Tillinghast v. Andrews

11 R.I. 84 | R.I. | 1874

We are of the opinion that the eighth clause of the will of Thomas Andrews is to be construed as a bequest of the residue of his estate, in distinct seventh parts, to such of the children of his seven brothers and sisters as might survive his wife, one part being given to each brother's or sister's children so surviving. We cannot construe the bequest as a bequest by the testator to his nephews and nieces as a class, for the will itself divides them into seven classes, and gives to them in varying and indeterminate proportions, according as the classes to which they severally belong may vary in numbers at the death of his wife. It results from our construction, that the seventh part which was given to such of the children of the sister, Alice Smith, as should survive the wife, has lapsed, all of her children having died before his wife; for we do not think this is a case in which grandchildren can be permitted to take under the designation of children.
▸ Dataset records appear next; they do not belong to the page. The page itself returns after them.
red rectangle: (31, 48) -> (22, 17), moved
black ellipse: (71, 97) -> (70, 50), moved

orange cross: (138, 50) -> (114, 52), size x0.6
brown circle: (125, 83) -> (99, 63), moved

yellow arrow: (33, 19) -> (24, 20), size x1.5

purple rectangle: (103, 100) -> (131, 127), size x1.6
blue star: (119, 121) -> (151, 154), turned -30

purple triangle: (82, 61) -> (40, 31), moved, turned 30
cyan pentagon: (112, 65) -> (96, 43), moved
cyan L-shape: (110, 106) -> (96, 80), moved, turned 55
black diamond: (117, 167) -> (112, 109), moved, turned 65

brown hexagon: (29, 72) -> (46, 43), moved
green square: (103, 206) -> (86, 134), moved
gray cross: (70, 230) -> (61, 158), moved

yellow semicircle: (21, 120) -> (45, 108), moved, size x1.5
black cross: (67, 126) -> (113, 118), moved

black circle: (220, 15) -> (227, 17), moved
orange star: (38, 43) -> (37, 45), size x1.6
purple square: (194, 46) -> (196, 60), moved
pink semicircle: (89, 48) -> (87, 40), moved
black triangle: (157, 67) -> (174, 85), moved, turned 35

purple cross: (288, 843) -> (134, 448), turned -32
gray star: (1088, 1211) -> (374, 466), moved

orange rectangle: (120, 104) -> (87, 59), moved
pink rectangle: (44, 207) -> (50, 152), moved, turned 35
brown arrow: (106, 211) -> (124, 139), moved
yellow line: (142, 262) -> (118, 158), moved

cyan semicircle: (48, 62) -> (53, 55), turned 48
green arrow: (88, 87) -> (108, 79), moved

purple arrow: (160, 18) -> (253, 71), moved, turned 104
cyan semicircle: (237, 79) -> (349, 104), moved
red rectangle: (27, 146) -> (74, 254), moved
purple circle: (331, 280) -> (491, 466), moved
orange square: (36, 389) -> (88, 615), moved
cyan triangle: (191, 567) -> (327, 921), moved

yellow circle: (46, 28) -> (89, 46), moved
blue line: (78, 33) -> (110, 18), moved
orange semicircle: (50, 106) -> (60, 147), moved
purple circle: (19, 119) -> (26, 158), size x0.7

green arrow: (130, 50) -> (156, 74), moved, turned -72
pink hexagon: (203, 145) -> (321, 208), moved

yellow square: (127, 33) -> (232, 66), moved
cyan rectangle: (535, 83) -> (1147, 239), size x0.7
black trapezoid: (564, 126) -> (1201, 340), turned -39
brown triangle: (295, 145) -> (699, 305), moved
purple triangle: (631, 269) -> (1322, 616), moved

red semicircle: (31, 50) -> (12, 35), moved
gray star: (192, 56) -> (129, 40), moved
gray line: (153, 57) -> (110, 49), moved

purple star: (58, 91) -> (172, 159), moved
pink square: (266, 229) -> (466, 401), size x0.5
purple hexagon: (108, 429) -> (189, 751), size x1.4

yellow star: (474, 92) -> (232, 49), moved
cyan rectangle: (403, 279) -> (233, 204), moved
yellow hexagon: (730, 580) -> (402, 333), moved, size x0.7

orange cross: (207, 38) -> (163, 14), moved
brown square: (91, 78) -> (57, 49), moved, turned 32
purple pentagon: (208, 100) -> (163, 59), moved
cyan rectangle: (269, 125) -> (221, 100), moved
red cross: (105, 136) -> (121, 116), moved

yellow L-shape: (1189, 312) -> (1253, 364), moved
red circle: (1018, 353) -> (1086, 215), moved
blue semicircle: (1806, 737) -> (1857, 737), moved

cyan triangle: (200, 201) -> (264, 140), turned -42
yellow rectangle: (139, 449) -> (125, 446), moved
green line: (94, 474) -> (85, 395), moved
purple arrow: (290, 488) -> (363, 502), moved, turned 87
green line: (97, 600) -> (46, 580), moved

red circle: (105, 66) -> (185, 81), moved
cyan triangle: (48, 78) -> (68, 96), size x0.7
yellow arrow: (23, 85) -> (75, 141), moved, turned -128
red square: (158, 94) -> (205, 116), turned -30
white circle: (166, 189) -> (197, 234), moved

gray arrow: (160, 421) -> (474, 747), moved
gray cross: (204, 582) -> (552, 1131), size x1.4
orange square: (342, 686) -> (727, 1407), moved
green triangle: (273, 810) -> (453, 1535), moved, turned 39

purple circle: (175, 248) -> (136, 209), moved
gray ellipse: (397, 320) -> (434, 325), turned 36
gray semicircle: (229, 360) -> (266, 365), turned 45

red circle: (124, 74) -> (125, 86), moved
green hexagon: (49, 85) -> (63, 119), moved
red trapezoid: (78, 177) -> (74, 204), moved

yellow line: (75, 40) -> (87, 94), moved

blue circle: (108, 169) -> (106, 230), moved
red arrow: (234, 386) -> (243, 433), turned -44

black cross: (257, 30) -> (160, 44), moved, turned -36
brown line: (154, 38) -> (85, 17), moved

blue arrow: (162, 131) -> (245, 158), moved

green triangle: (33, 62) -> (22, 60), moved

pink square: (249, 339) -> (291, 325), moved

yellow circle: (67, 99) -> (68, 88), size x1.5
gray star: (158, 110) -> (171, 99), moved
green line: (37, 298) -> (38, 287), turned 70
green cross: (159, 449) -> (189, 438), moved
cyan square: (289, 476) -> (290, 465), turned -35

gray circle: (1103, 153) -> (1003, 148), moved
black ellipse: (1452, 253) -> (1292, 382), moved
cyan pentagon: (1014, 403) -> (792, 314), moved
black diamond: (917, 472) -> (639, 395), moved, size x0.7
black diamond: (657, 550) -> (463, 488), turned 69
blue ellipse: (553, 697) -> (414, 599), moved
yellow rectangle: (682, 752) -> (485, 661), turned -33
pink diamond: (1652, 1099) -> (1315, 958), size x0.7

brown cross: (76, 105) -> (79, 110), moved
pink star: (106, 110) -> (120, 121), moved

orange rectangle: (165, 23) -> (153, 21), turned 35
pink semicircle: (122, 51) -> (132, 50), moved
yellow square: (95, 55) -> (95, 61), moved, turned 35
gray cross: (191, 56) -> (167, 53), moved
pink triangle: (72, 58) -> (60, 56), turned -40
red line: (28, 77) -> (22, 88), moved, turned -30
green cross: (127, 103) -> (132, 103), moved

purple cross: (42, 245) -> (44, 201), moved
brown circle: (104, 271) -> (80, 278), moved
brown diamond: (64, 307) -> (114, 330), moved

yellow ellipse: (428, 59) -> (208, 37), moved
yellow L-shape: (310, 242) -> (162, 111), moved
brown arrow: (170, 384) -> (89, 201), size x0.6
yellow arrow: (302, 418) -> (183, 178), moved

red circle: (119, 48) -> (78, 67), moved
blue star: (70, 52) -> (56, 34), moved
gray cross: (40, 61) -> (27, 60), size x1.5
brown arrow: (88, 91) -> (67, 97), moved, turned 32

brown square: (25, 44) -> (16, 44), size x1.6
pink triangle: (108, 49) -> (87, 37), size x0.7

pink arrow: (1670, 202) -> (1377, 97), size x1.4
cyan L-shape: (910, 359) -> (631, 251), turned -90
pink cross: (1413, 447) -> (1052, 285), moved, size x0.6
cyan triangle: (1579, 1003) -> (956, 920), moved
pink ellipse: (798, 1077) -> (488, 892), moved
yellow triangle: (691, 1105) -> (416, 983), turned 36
The seventh part so lapsed must be distributed as intestate estate.

In regard to the five hundred dollars and interest, which is directed to be deducted from the seventh given to the children of Clarissa Richmond, we are of the opinion that the sum when deducted will again fall into the residue to be distributed as such, though we adopt this opinion not without some hesitation.

A decree may be entered to provide for a distribution of the residue in accordance with these views.